Meltzer closed his program with Ravel’s Tzigane, a popular showpiece of terrifying difficulty. However, his comfortability with the piece was clear. It seemed that he could do it all: his near-perfect intonation throughout some of Ravel’s most technically challenging demands — from octaves, tritones, and thirds to dreaded ascents up the G string — was particularly impressive.
Appropriately, Meltzer approached the melodies of Tzigane in a vastly different way from that which he used in any of the previous pieces, taking pains to capture nuances in phrasing. I found his ability to execute articulation changes on hairpin turns — strongly accentuated vibrato on one note, a prolonged note without for the next — to be some of the most compelling I’d heard.
Admittedly, I had some concerns going into the Tzigane, a piece more commonly recorded for violin and orchestra, about how Ravel’s unique and more-popular orchestration would manifest on the piano. But the particular magic of the ending of the violin cadenza in a more typical performance, with the sensual, surreal ascending and descending chords of the violin echoed in the harp, was not lost in Cho’s subtle piano playing, which captured everything from thrilling legatos to the piercing, panicked accelerando of the finale in a unique way.
The somewhat-unprecedented nature of Meltzer’s and Cho’s performance warrants some words about the strange musical experience of listening on Dreamstage. As audience members, we’re no doubt accustomed to listening in real time to a performance, hearing the music just milliseconds after the performers hear it themselves. When my video lags (by no fault of Dreamstage’s!), I can’t help but ponder whether the performer is already seconds ahead of me, creating an interesting cognitive dissonance in my head.

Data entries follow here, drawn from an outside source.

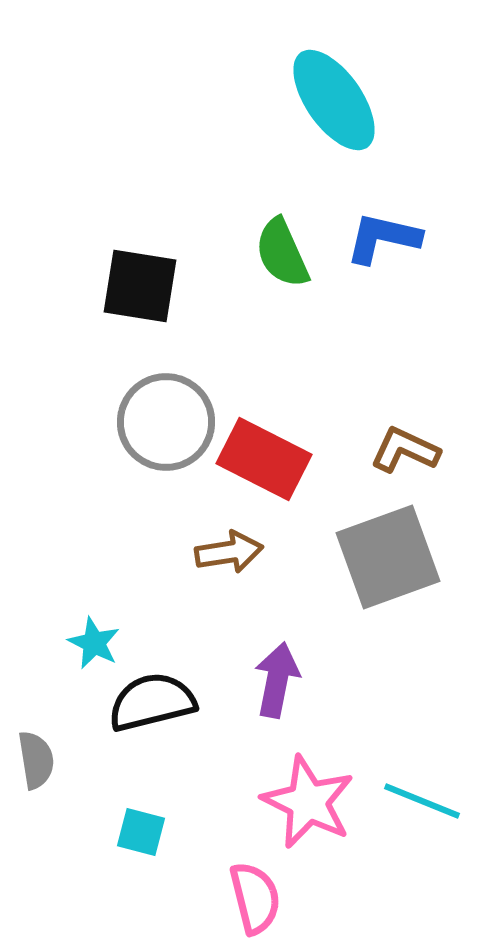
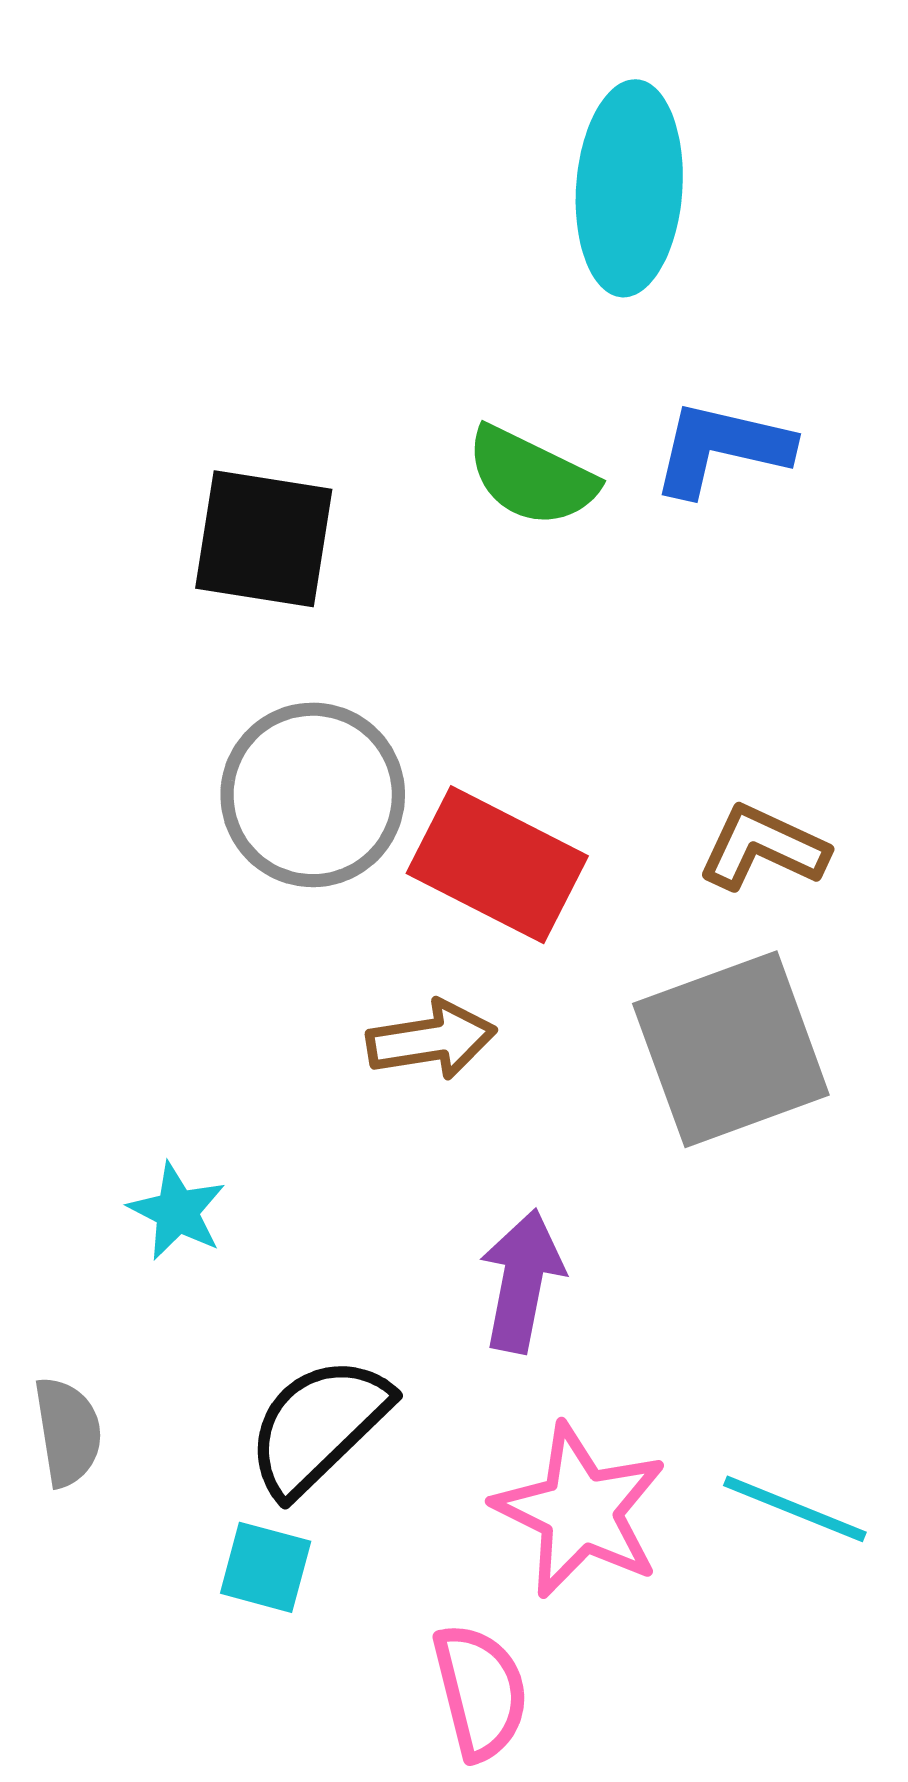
cyan ellipse: (334, 100) -> (629, 188), turned 39
green semicircle: (282, 253) -> (531, 477), turned -40
black semicircle: (152, 702) -> (318, 1426), moved, turned -30

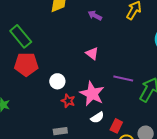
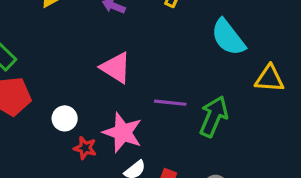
pink triangle: (92, 53) -> (116, 68), size x1.5

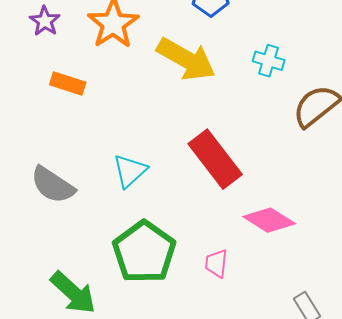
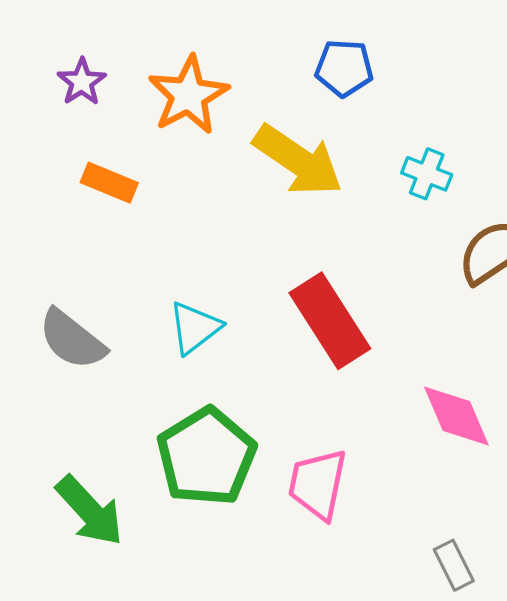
pink diamond: (269, 220) -> (456, 416), moved, turned 30
pink trapezoid: (216, 263) -> (318, 484), size x1.6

On a similar note, it’s long since time that we considered the role of the audience in a conventional classical music performance. I’ve been complaining about the incessant coughs between movements for my whole life, but I’d give a lot to be able to hear one — or two, or ten — in a packed concert hall. One of the most sobering musical prospects for me, at least in recent months, has been the fact that I can’t really derive any sort of genuine musical connection with my colleagues, save for what one can get over a computer screen and a spotty Internet connection.
Nevertheless, seeing Meltzer and Cho taking their bows in a silent recording studio gives me some solace in the fact that, very gradually, very carefully, music is coming back.